Marble has been extracted in this valley for more than two thousand years. It has been used to build notable monuments and buildings in Italy and all over the world, from ancient Rome and Michelangelo’s sculptures to more recently the Marble Arch in London and the Akshardham in Delhi.

Up to the last century Carrara was flourishing. One hundred years ago the city was the heart of marble carving and could claim a famous academy for sculptors. It was one of the first cities in Europe to have electricity, it was rich of industries, services and even wineries for the people employed in the marble business. Following its independent nature, it became the cradle of Italian Anarchism. Then things changed. The privatization of the mountains and the capitalist-globalized context brought in the business many international companies (and the Bin Laden family as well) and moved the manufacturing away from the valley to China and other destinations. The revenues of the quarries stopped to be redistributed in the valley. The number of miners dropped to few thousands due to the use of new machines. Maybe what changed most was the idea of the world and society. Today the old railway and the factories still stand as imposing ruins in the landscape of this run down peripheral city.

While prospects for the future seem to shrink, the past is constantly growing. I came to Carrara thinking of it as a metaphor for the Italian decadence and crumbling of our glorious past. The marble that was used to decorate our cities and to celebrate our power and richness now is shipped to New York City, to the Arab Emirates, to Russia, to China and wherever the power has placed itself. The marble is aggressively removed by these beautiful mountains that have changed dramatically their shape due to human intervention: the people of Carrara live in a white cradle that they are steadily and cruelly destroying until nothing will be left.

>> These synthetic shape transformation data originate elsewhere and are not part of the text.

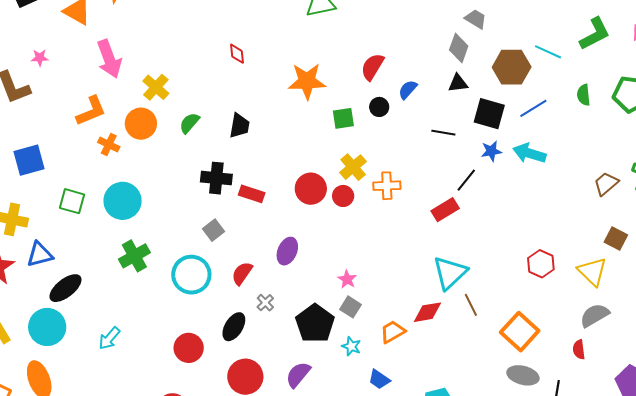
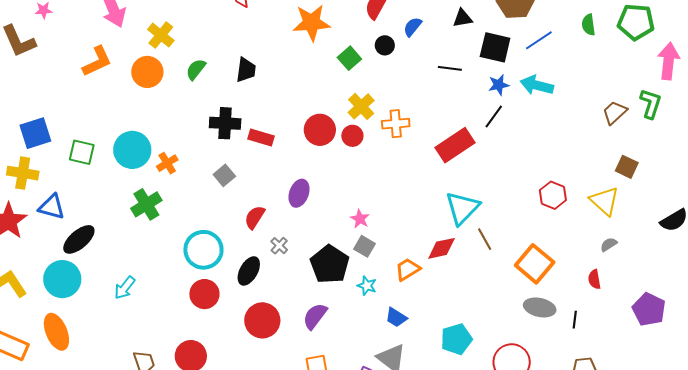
green square: (343, 118) -> (349, 58), turned -30
orange cross: (109, 145) -> (167, 163), moved, turned 35
blue square: (29, 160) -> (35, 133), moved
black line: (466, 180) -> (494, 117), moved
red rectangle: (445, 210) -> (455, 145), size x1.4
blue triangle: (40, 254) -> (52, 207), turned 32
cyan circle: (191, 275) -> (203, 250), moved
gray semicircle: (595, 315) -> (609, 244), size x0.6

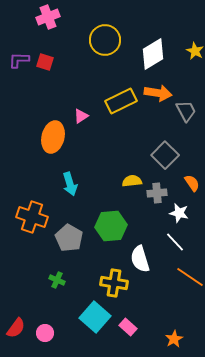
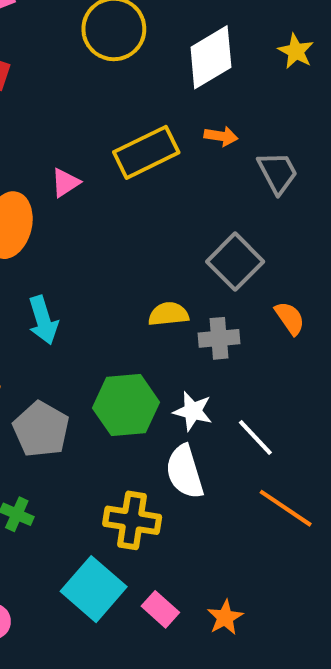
orange arrow: (158, 93) -> (221, 136), size x0.6
white star: (179, 213) -> (193, 411), moved
orange star: (174, 339) -> (225, 617), moved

But what I found is a crowd of tenacious people. Today anarchism and proudness seem quite forgotten, but a soft rebellion, a sense of freedom and even of openness to strangers and diversity seem to spark in the city. Covered of white powder, punk, concerned and passionate people don’t bend their heads: they want stubbornly to sprout and live. Carrara is historical but innovative, strong but soft, solid but tender, italian but international, like its marble. The same marble, that was used to build our religious and political temples, seems to ask to renew our concept of who we are and what we could be in the future. Maybe Carrara, more than a metaphor, is a feeling of hope.

I focused my photographs on night view of the quarries and the portraits of individuals engaged in art making. The words of an italian sculptor, Arturo Martini, come to mind: photography is similar to sculpture, it’s made by a cast of light.